## [Exercise directions]
Nothing other than an exact copy of the lines from the one containing "Siedziba PiS w Szczecinie zatakowana przez" through the last line of the listing below should be written.
*** Opening Extracted information ***
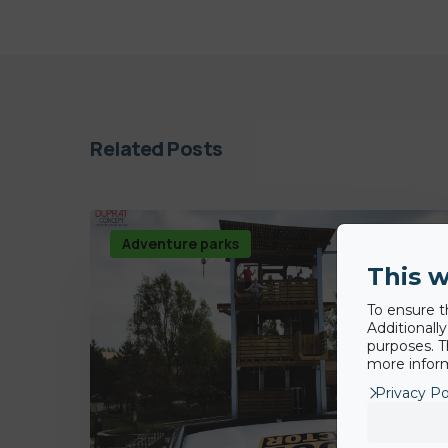
Related Posts
Adventure parks
This w
To ensure t
Additionall
purposes. T
more inform
Privacy Po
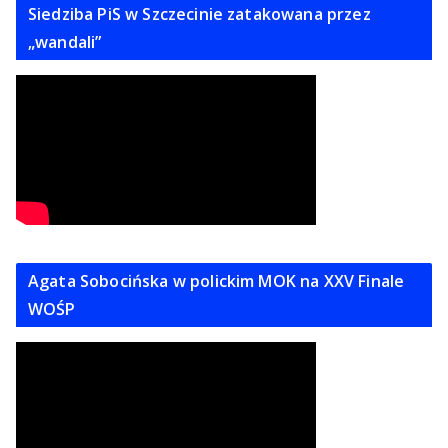
Siedziba PiS w Szczecinie zatakowana przez
„wandali”
Agata Sobocińska w polickim MOK na XXV Finale
WOŚP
*** Closing Extracted information ***
## [Solution below]
Siedziba PiS w Szczecinie zatakowana przez
„wandali”
Agata Sobocińska w polickim MOK na XXV Finale
WOŚP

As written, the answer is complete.